A software embedded into a system surrounds us wherever we go, making our lives more comfortable. You can see it in any field touched by a human hand. Let’s take a closer look.

  • Automotive. Embedded systems lie at the core of modern vehicles. They control car safety, performance, and convenience. Embedded systems are integrated into airbags and anti-lock brakes. Besides, they optimize fuel consumption, ensure spotless navigation, and aid in vehicle diagnostics.
  • Smart Homes. Now, we can’t imagine a home without devices. The thing is, they all have embedded systems integrated. All safety systems, televisions, air conditioning, fridges, microwave ovens, and washing machines rely on embedded software to operate.
  • Healthcare. Modern healthcare devices cannot work without embedded software. It powers scanners, portable ventilators, ECG machines, and blood pressure monitors, among other devices.
  • Offices. Tools a modern office worker uses to perform daily tasks are also powered by embedded systems. They are integrated into printers, routers, office phones, security systems, and automatic coffee machines.
  • Industrial field.
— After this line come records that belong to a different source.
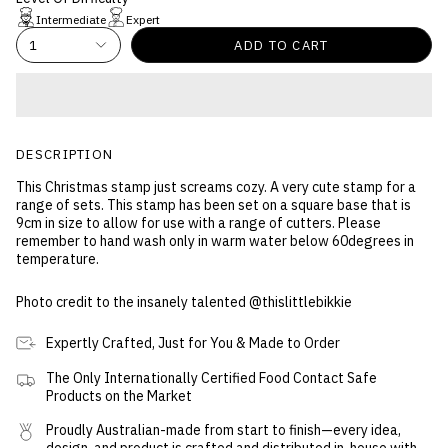
Intermediate
Expert
1
ADD TO CART
DESCRIPTION
This Christmas stamp just screams cozy. A very cute stamp for a
range of sets. This stamp has been set on a square base that is
9cm in size to allow for use with a range of cutters. Please
remember to hand wash only in warm water below 60degrees in
temperature.
Photo credit to the insanely talented @thislittlebikkie
Expertly Crafted, Just for You & Made to Order
The Only Internationally Certified Food Contact Safe
Products on the Market
Proudly Australian-made from start to finish—every idea,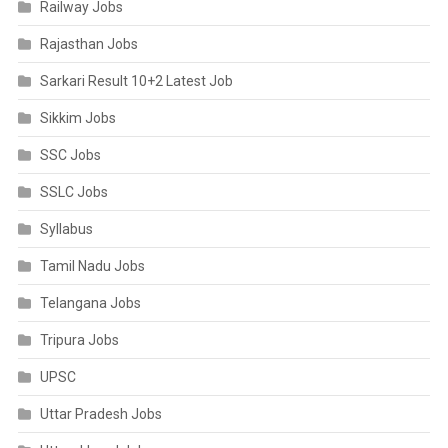
Railway Jobs
Rajasthan Jobs
Sarkari Result 10+2 Latest Job
Sikkim Jobs
SSC Jobs
SSLC Jobs
Syllabus
Tamil Nadu Jobs
Telangana Jobs
Tripura Jobs
UPSC
Uttar Pradesh Jobs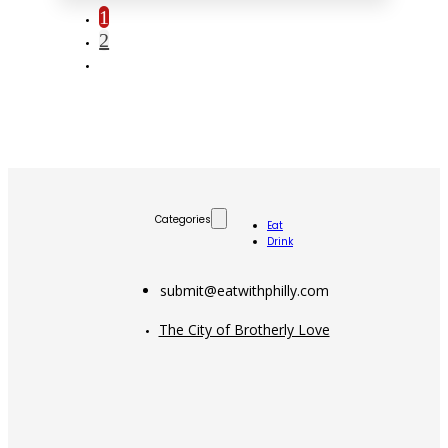
1
2
Categories
Eat
Drink
submit@eatwithphilly.com
The City of Brotherly Love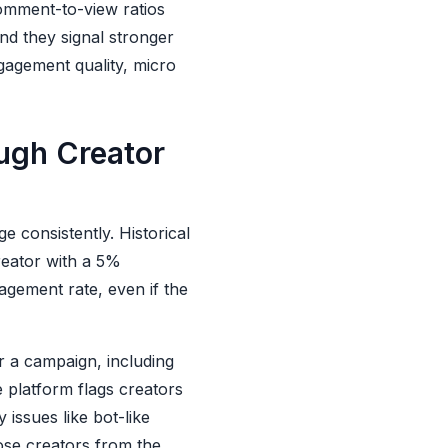
comment-to-view ratios
d they signal stronger
gagement quality, micro
ugh Creator
 consistently. Historical
reator with a 5%
agement rate, even if the
r a campaign, including
e platform flags creators
issues like bot-like
ose creators from the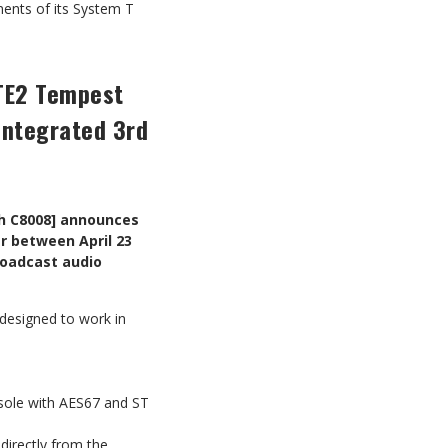
ents of its System T
 TE2 Tempest
integrated 3rd
th C8008] announces
r between April 23
roadcast audio
designed to work in
nsole with AES67 and ST
directly from the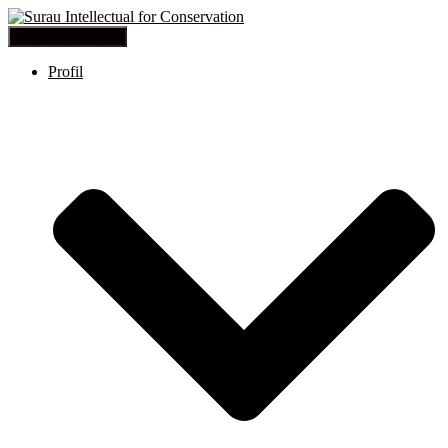
Toggle Navigation
Profil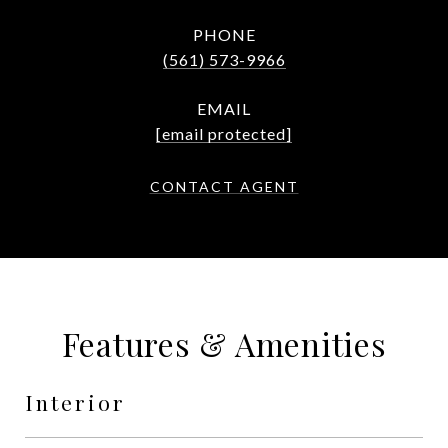
PHONE
(561) 573-9966
EMAIL
[email protected]
CONTACT AGENT
Features & Amenities
Interior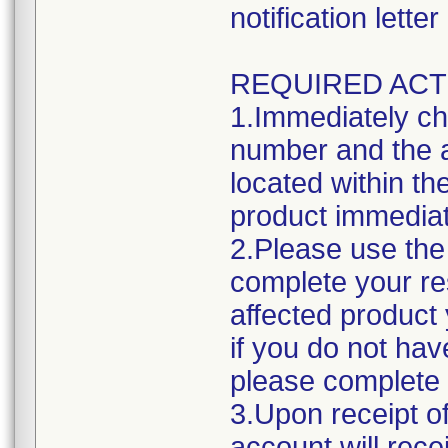
notification lett
REQUIRED ACT
1.Immediately ch
number and the a
located within the
product immediat
2.Please use the 
complete your res
affected product
if you do not hav
please complete 
3.Upon receipt o
account will rece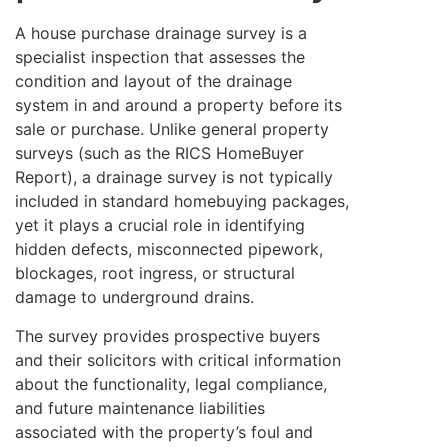
A house purchase drainage survey is a
specialist inspection that assesses the
condition and layout of the drainage
system in and around a property before its
sale or purchase. Unlike general property
surveys (such as the RICS HomeBuyer
Report), a drainage survey is not typically
included in standard homebuying packages,
yet it plays a crucial role in identifying
hidden defects, misconnected pipework,
blockages, root ingress, or structural
damage to underground drains.
The survey provides prospective buyers
and their solicitors with critical information
about the functionality, legal compliance,
and future maintenance liabilities
associated with the property’s foul and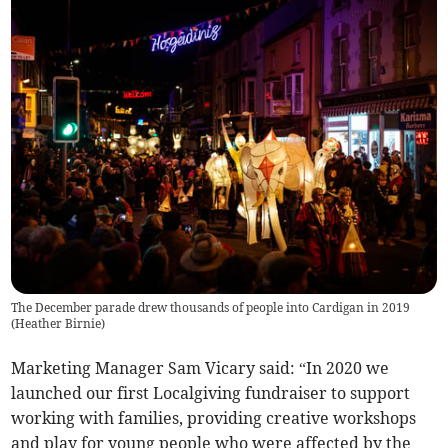
The December parade drew thousands of people into Cardigan in 2019
(
Heather Birnie
)
Marketing Manager Sam Vicary said: “In 2020 we
launched our first Localgiving fundraiser to support
working with families, providing creative workshops
and play for young people who were affected by the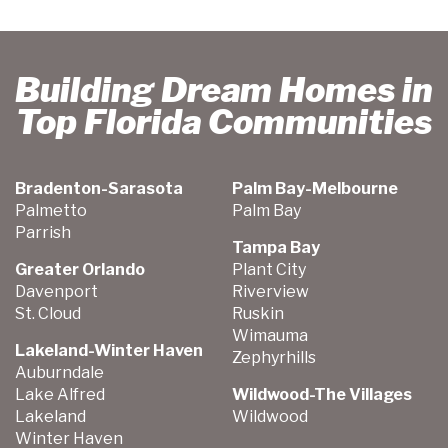
Building Dream Homes in
Top Florida Communities
Bradenton-Sarasota
Palm Bay-Melbourne
Palmetto
Palm Bay
Parrish
Tampa Bay
Greater Orlando
Plant City
Davenport
Riverview
St. Cloud
Ruskin
Wimauma
Lakeland-Winter Haven
Zephyrhills
Auburndale
Lake Alfred
Wildwood-The Villages
Lakeland
Wildwood
Winter Haven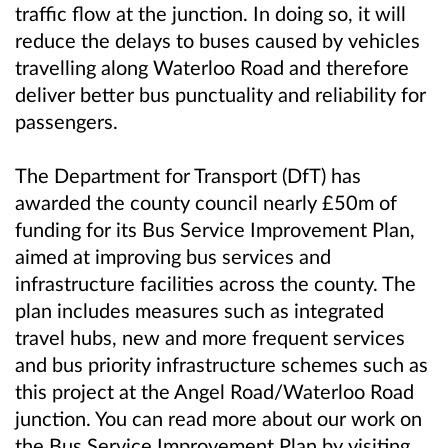
traffic flow at the junction. In doing so, it will
reduce the delays to buses caused by vehicles
travelling along Waterloo Road and therefore
deliver better bus punctuality and reliability for
passengers.
The Department for Transport (DfT) has
awarded the county council nearly £50m of
funding for its Bus Service Improvement Plan,
aimed at improving bus services and
infrastructure facilities across the county. The
plan includes measures such as integrated
travel hubs, new and more frequent services
and bus priority infrastructure schemes such as
this project at the Angel Road/Waterloo Road
junction. You can read more about our work on
the Bus Service Improvement Plan by visiting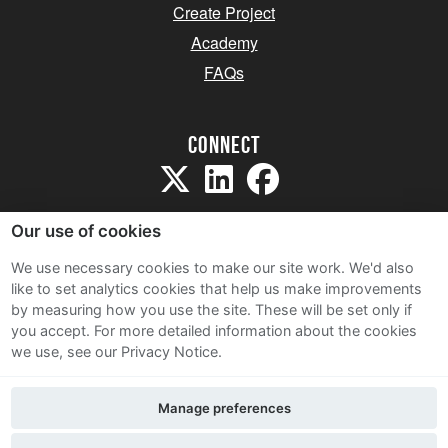
Create Project
Academy
FAQs
Connect
Our use of cookies
We use necessary cookies to make our site work. We'd also
like to set analytics cookies that help us make improvements
Sitemap
by measuring how you use the site. These will be set only if
Terms and Conditions
you accept.
For more detailed information about the cookies
we use, see our Privacy Notice.
Privacy Notice
Cookie Policy
Manage preferences
Contact Us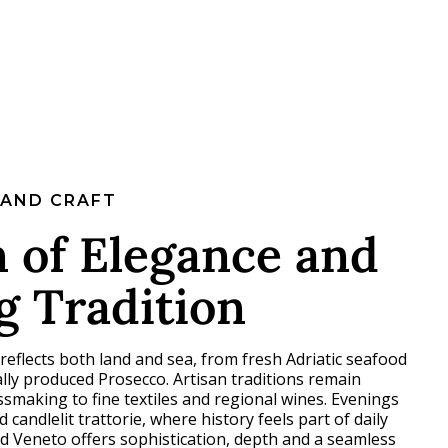
 AND CRAFT
 of Elegance and
g Tradition
 reflects both land and sea, from fresh Adriatic seafood
ally produced Prosecco. Artisan traditions remain
making to fine textiles and regional wines. Evenings
d candlelit trattorie, where history feels part of daily
and Veneto offers sophistication, depth and a seamless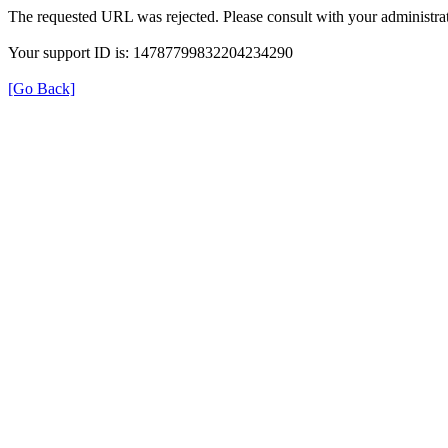
The requested URL was rejected. Please consult with your administrat
Your support ID is: 14787799832204234290
[Go Back]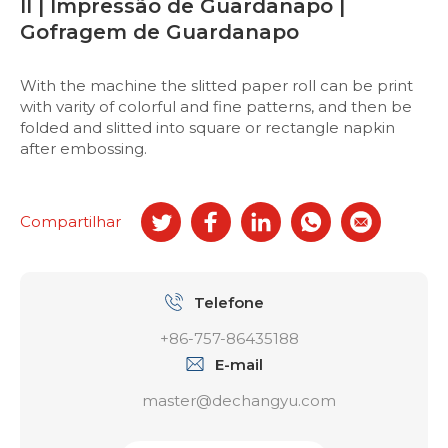
II | Impressão de Guardanapo |
Gofragem de Guardanapo
With the machine the slitted paper roll can be print
with varity of colorful and fine patterns, and then be
folded and slitted into square or rectangle napkin
after embossing.
Compartilhar
Telefone
+86-757-86435188
E-mail
master@dechangyu.com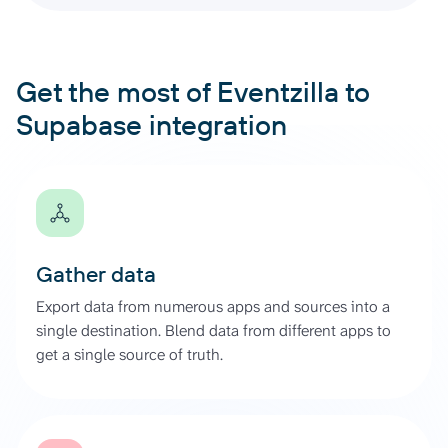
Get the most of Eventzilla to
Supabase integration
Gather data
Export data from numerous apps and sources into a
single destination. Blend data from different apps to
get a single source of truth.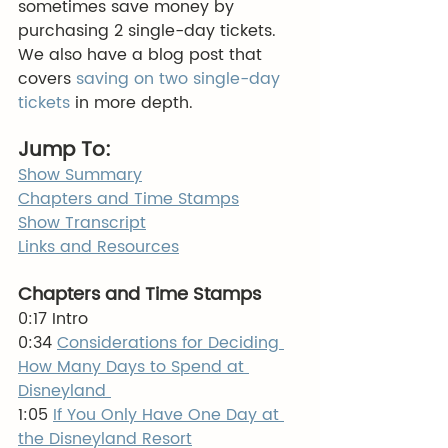
sometimes save money by 
purchasing 2 single-day tickets.  
We also have a blog post that 
covers
 saving on two single-day 
tickets
 in more depth.
Jump To:
Show Summary
Chapters and Time Stamps
Show Transcript
Links and Resources
Chapters and Time Stamps
0:17 Intro 
0:34 
Considerations for Deciding 
How Many Days to Spend at 
Disneyland 
1:05 
If You Only Have One Day at 
the Disneyland Resort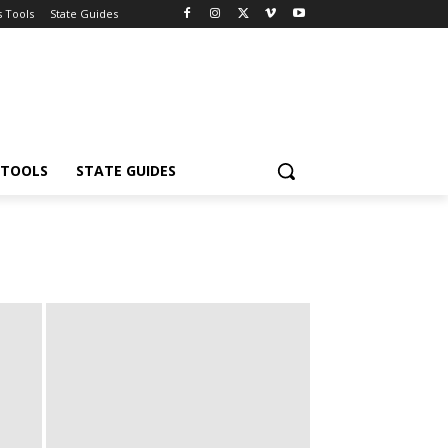
s Tools
State Guides
 TOOLS
STATE GUIDES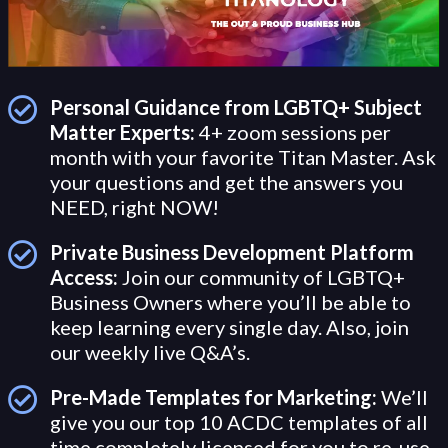
Personal Guidance from LGBTQ+ Subject
Matter Experts:
4+ zoom sessions per
month with your favorite Titan Master. Ask
your questions and get the answers you
NEED, right NOW!
Private Business Development Platform
Access:
Join our community of LGBTQ+
Business Owners where you’ll be able to
keep learning every single day. Also, join
our weekly live Q&A’s.
Pre-Made Templates for Marketing:
We’ll
give you our top 10 ACDC templates of all
time completely licensed for you to re-use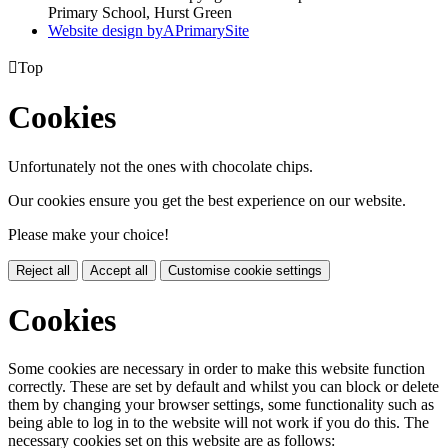
Primary School, Hurst Green
Website design by
A
PrimarySite

Top
Cookies
Unfortunately not the ones with chocolate chips.
Our cookies ensure you get the best experience on our website.
Please make your choice!
Reject all
Accept all
Customise cookie settings
Cookies
Some cookies are necessary in order to make this website function
correctly. These are set by default and whilst you can block or delete
them by changing your browser settings, some functionality such as
being able to log in to the website will not work if you do this. The
necessary cookies set on this website are as follows: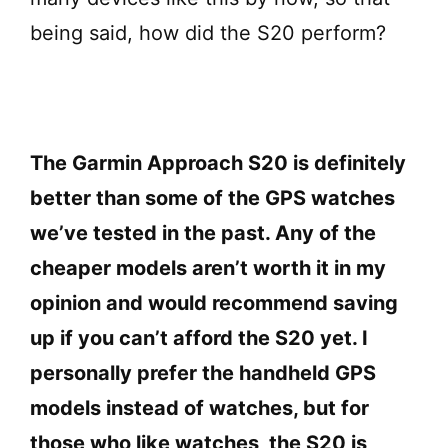
being said, how did the S20 perform?
The Garmin Approach S20 is definitely
better than some of the GPS watches
we’ve tested in the past. Any of the
cheaper models aren’t worth it in my
opinion and would recommend saving
up if you can’t afford the S20 yet. I
personally prefer the handheld GPS
models instead of watches, but for
those who like watches, the S20 is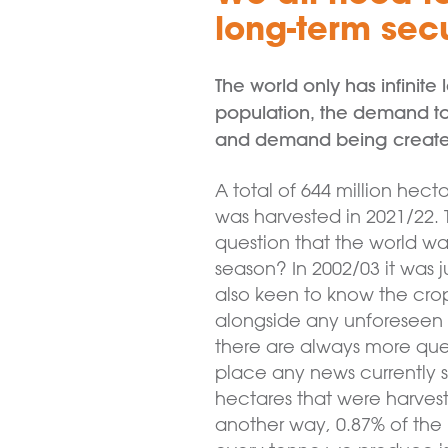
long-term secu
The world only has infinit
population, the demand to 
and demand being create
A total of 644 million hect
was harvested in 2021/22. 
question that the world wan
season? In 2002/03 it was 
also keen to know the crop 
alongside any unforeseen l
there are always more quest
place any news currently 
hectares that were harvest
another way, 0.87% of the m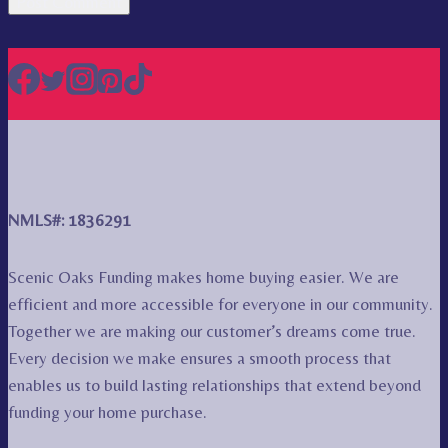
NMLS#: 1836291
Scenic Oaks Funding makes home buying easier. We are
efficient and more accessible for everyone in our community.
Together we are making our customer’s dreams come true.
Every decision we make ensures a smooth process that
enables us to build lasting relationships that extend beyond
funding your home purchase.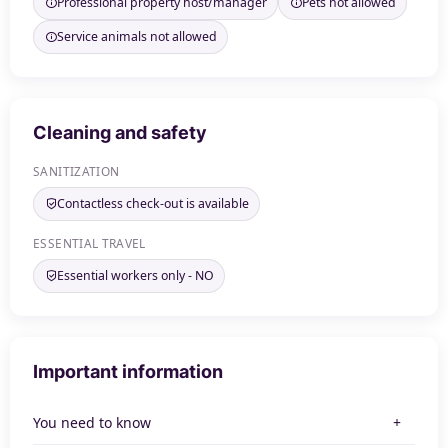
Professional property host/manager
Pets not allowed
Service animals not allowed
Cleaning and safety
SANITIZATION
Contactless check-out is available
ESSENTIAL TRAVEL
Essential workers only - NO
Important information
You need to know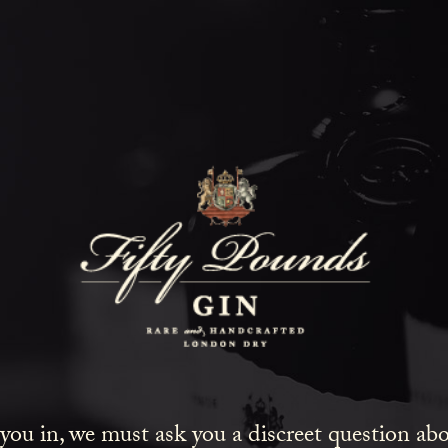
Gin Delight
HOME
COCKTAILS
GIN DELIG
 you in, we must ask you a discreet question a
, strong cocktails, that’s one of the reasons I love Fift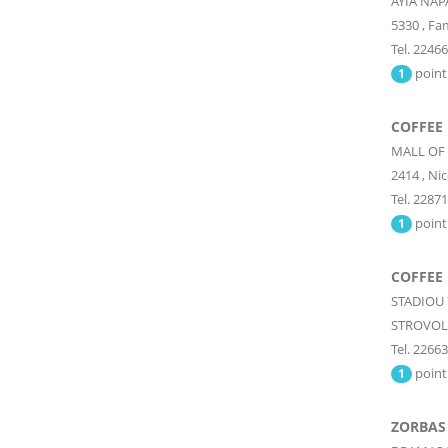
AYIA NA
5330
,
Fa
Tel. 2246
point
1
COFFEE
MALL OF
2414
,
Nic
Tel. 2287
point
1
COFFEE
STADIOU 
STROVOL
Tel. 2266
point
1
ZORBAS 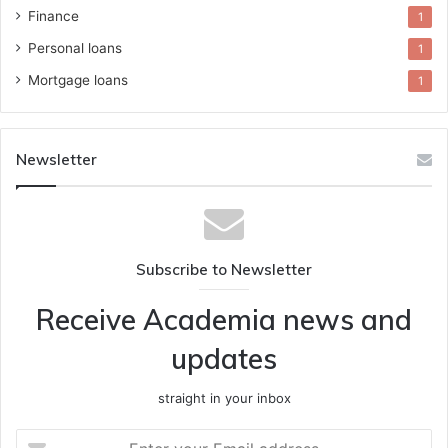
Finance
1
Personal loans
1
Mortgage loans
1
Newsletter
Subscribe to Newsletter
Receive Academia news and
updates
straight in your inbox
Enter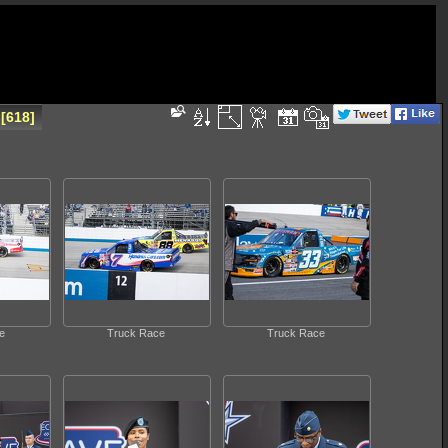
618
e
Truck Race
Truck Race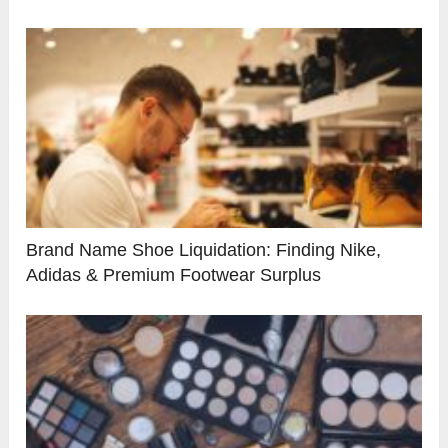
Brand Name Shoe Liquidation: Finding Nike,
Adidas & Premium Footwear Surplus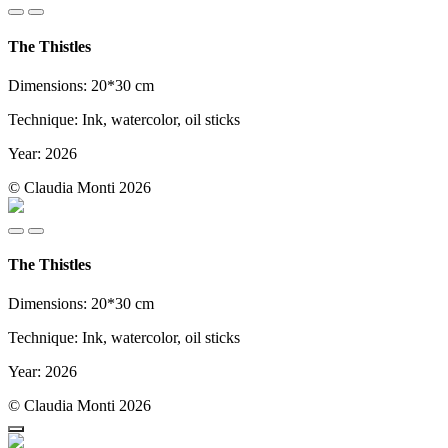
The Thistles
Dimensions: 20*30 cm
Technique: Ink, watercolor, oil sticks
Year: 2026
© Claudia Monti 2026
The Thistles
Dimensions: 20*30 cm
Technique: Ink, watercolor, oil sticks
Year: 2026
© Claudia Monti 2026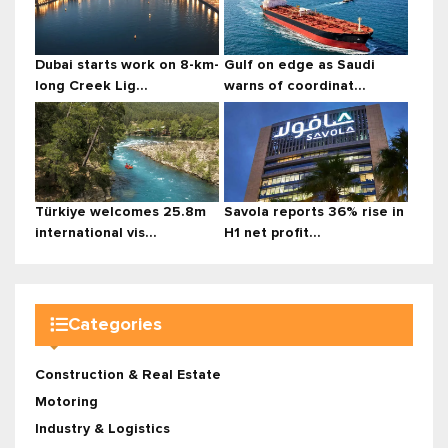
Dubai starts work on 8-km-
Gulf on edge as Saudi
long Creek Lig...
warns of coordinat...
Türkiye welcomes 25.8m
Savola reports 36% rise in
international vis...
H1 net profit...
Categories
Construction & Real Estate
Motoring
Industry & Logistics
Embedded systems play a pivotal role in industrialization. They control environmental parameters like temperature and pressure. Besides, such systems are responsible for making the machinery work spotlessly, making the manufacturing process smooth.

Embedded System Trends

Just like any other industry, a technological one is ruled by certain trends. The development of embedded systems is no exception. The Internet of Things, Artificial Intelligence, and cybersecurity advancement have shaped the embedded systems we use today. In particular:

  • The Internet of Things helps to connect devices, helping to make the data exchange process faster.
  • Artificial Intelligence makes the embedded system smarter. It helps it to adapt to environmental conditions, improving an embedded device’s performance.
  • Cybersecurity advancement is a breakthrough in embedded systems development, as such software is better protected from cyber-attacks.


We can’t imagine modern living without devices, and the thing is that it’s embedded systems that make them operate. An embedded system in software engineering is designed to perform a specific task, like displaying heart rate on a tonometer or producing a sound after the laundry is over.

A typical embedded system consists of a CPU (microcontroller and microprocessor), memory, power supply, and communication ports. It also requires a text editor, compiler, emulator, and debugger to create the software embedded system.

Embedded systems are used in many fields. The Automotive, Healthcare, Industrial, Smart Home, and Offices benefit from these systems integrated into the devices people use daily. With rapid technological advancement, embedded systems will contribute to a healthier and more secure future.